Press Conference by Foreign Minister MOTEGI Toshimitsu
Tuesday, June 9, 2020, 4:28 p.m. Ministry of Foreign Affairs
Situation in Hong Kong (Participation in the Statement By the United States, the United Kingdom, and Others; Statement by the G7)
Asahi Shimbun, TOSA: I would like to ask about China’s introduction of the national security law on Hong Kong. There are some reports that Japan was asked to join the four countries, including the United States and the United Kingdom, when they issued a statement against China. Can you please tell us if Japan was asked to join in issuing the statement? Also, can you please tell us the reason for why Japan did not join?
Mr.

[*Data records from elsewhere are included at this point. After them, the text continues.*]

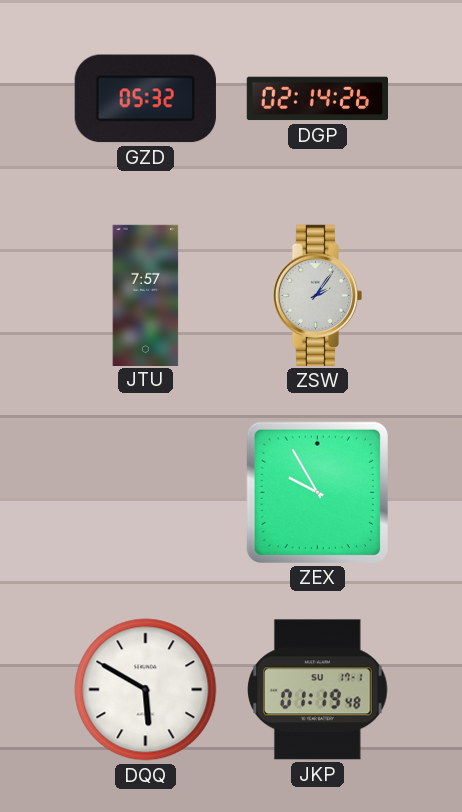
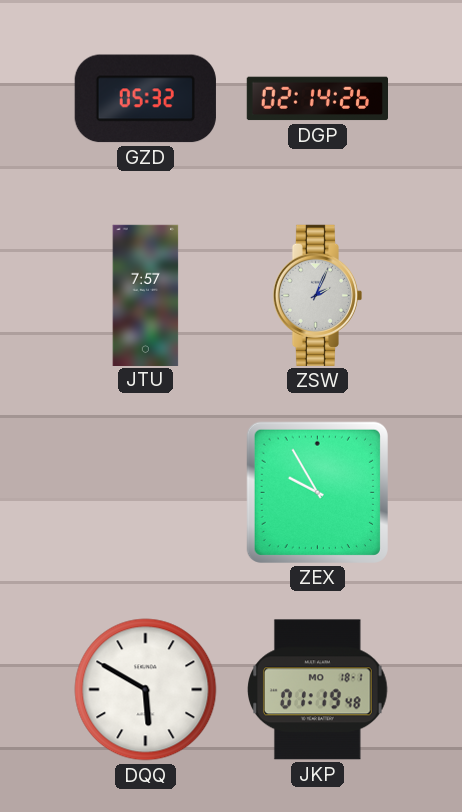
ZSW: 2:06 -> 2:04
JKP date: SU 17-1 -> MO 18-1
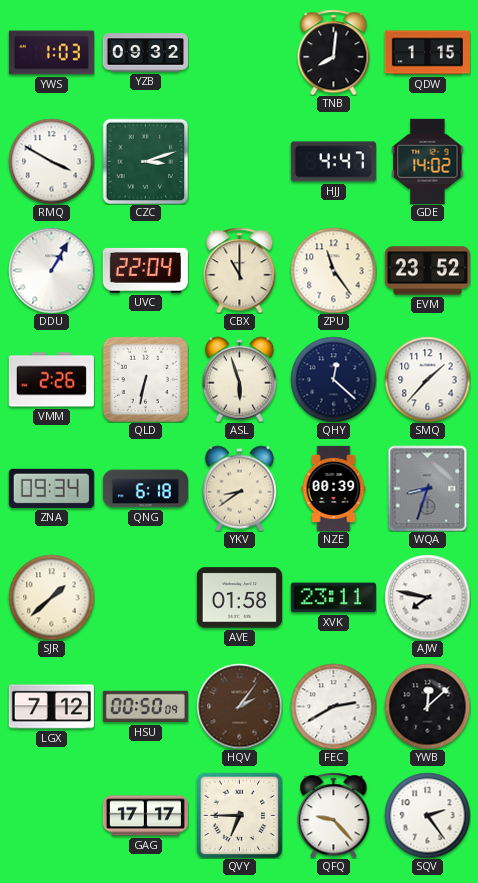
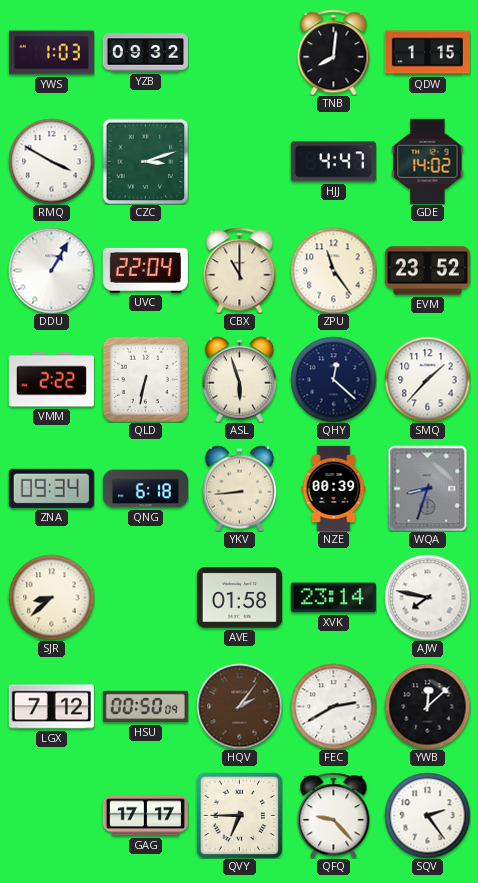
VMM: 2:26 -> 2:22
YKV: 8:39 -> 8:44
SJR: 1:38 -> 8:38
XVK: 23:11 -> 23:14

MOTEGI Toshimitsu, Minister for Foreign Affairs: Regarding the matter, I believe that what you said is largely incorrect.
Firstly, in terms of Japan’s position on the situation in Hong Kong and the facts of the matter thus far, when the National People’s Congress decided on the law concerning Hong Kong on May 28, Chief Cabinet Secretary Suga and I immediately expressed Japan’s serious concerns before other relevant countries. We have also been stating that Hong Kong is an extremely important partner for Japan with which Japan maintains close economic ties and people-to-people exchanges, and that it is the long-standing policy of Japan to attach great importance to upholding the free and open system which Hong Kong has been enjoying and the democratic, stable development of Hong Kong under the ‘One Country, Two Systems’ framework.

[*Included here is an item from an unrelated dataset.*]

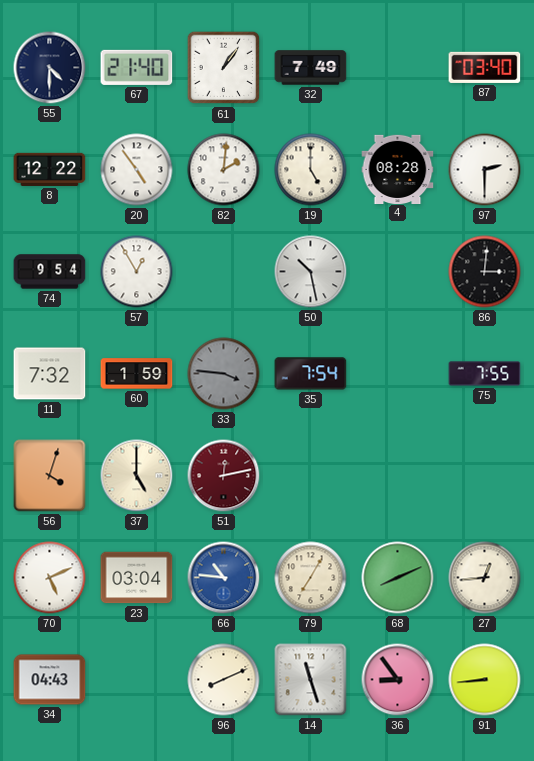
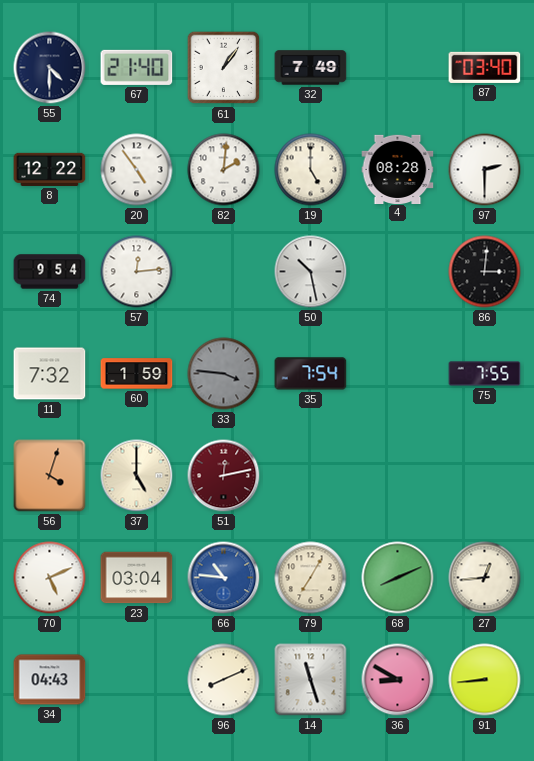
57: 12:55 -> 12:14
36: 8:54 -> 8:50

Furthermore, I instructed Vice-Minister for Foreign Affairs Akiba to summon Chinese Ambassador to Japan Kong Xuanyou to directly convey Japan’s position to China. In this way, Japan immediately communicated our strong position to China directly at a high level, and we have been communicating clearly to the international community. The countries concerned, including the United States and the United Kingdom, highly appreciate our response. The report that alleges that these countries are disappointed is absolutely incorrect.
For this matter, Japan believes that it is important to closely cooperate with the countries concerned, including the G7 countries, that share fundamental values and way of thinking. I have recently held telephone talks with Foreign Secretary Raab of the United Kingdom, Foreign Minister Payne of Australia, and others. During the telephone talks, we shared our deep concerns about the situation in Hong Kong, and confirmed that we will cooperate.
The international community or related countries issue joint statements on various global issues, which are not limited to Hong Kong’s case. They are issued in various frameworks, and that itself is diplomacy. Although I do not intend to speak about the details of each discussion, Japan will cooperate with the countries concerned, including the G7 countries, to issue appropriate messages concerning the situation in Hong Kong.
Asahi Shimbun, TOSA: In terms of the G7 framework, do you mean that coordination is being conducted to issue a statement by the foreign ministers? Or do you mean that a statement will be issued when a Foreign Ministers’ Meeting is held, although the timing for such a meeting is not certain? Also, in that case, is it correct to understand that Japan will work so that the phrase “serious concern” is included in the statement?
Minister MOTEGI: Did you hear my comment before? Would you like me to say it again?
Asahi Shimbun, TOSA: All right, I understand.
Nikkei Shimbun, KATO: I would like to confirm some points about the situation in Hong Kong. According to the statement issued by the United States, the United Kingdom and others, the decision on the national security law conflicts with China’s international obligations under the Sino-British Joint Declaration of 1984. Is it also Japan’s recognition that the decision conflicts with the Sino-British Joint Declaration? Also, China is saying that this is a domestic issue, but what is your reaction if you view this from the perspective of the “rule of law,” which Japan emphasizes?
Minister MOTEGI: Firstly, Hong Kong is an extremely important partner for Japan with which Japan maintains close economic ties and people-to-people exchanges. It is the long-standing policy of Japan to attach great importance to upholding the free and open system which Hong Kong has been enjoying and the democratic, stable development of Hong Kong under the ‘One Country, Two Systems’ framework.
Moreover, in regard to the Sino-British Joint Declaration, it is my understanding that the United Kingdom, a former colonial power, is stating that if China advances the decision by the National People’s Congress, it will conflict with China’s obligations under the Sino-British Joint Declaration.
In any event, Japan attaches importance to the principles of the ‘One Country, Two Systems’ framework. We are seriously concerned about the decision made by China’s National People’s Congress regarding policies toward Hong Kong in the midst of strong concerns expressed from the international community and the people of Hong Kong and about the current situation in Hong Kong. Japan’s response concerning this matter will be as I answered before.